Heat the vegetable oil in a large, deep skillet or wok over high heat. Add the garlic and sauté or stir-fry for 10 seconds, just until it begins to color. Add the chard, one handful at a time, waiting if necessary for it to wilt down before adding another. Sprinkle lightly with salt and pepper as you add the greens, and continue to stir-fry or sauté. When all the chard is in the pan, pour in the lemon juice and vinegar and continue cooking for 30 seconds to 1 minute, or until the chard is done to your liking. Cool then refrigerate in a covered container for up to 5 days.

To make the romesco sauce, heat the olive oil in a 2-quart saucepan over medium heat. Add the onion and garlic and sprinkle lightly with salt and pepper. Cook for 3 to 5 minutes, or until the onion begins to soften. Add the pimiento peppers and the tomatoes; stir vigorously to help the tomatoes break up. Cook for about 5 minutes, or until the tomatoes begin to break down. Add the smoked paprika, vinegar, almonds, and parsley and remove from the heat.
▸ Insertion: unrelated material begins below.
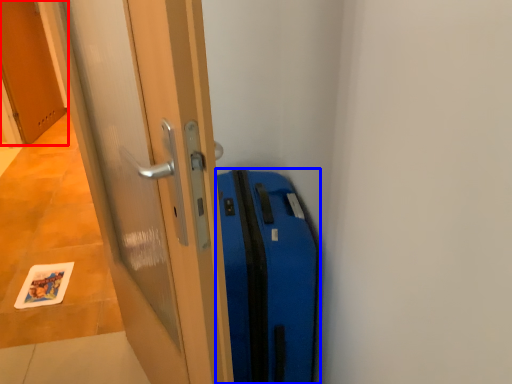 Question: Which object is closer to the camera taking this photo, door (highlighted by a red box) or suitcase (highlighted by a blue box)?

Choices:
 (A) door
 (B) suitcase

Answer: (B)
Blend until smooth in a blender or food processor. If using the bread, add now and blend until smooth. (The bread will give the sauce a silkier texture, but it's fine to leave it out for a gluten-free adaptation.) Cool and refrigerate in a covered container for up to 5 days.

Combine the separate elements into one big lunch container, or divide it among several. Warm before serving.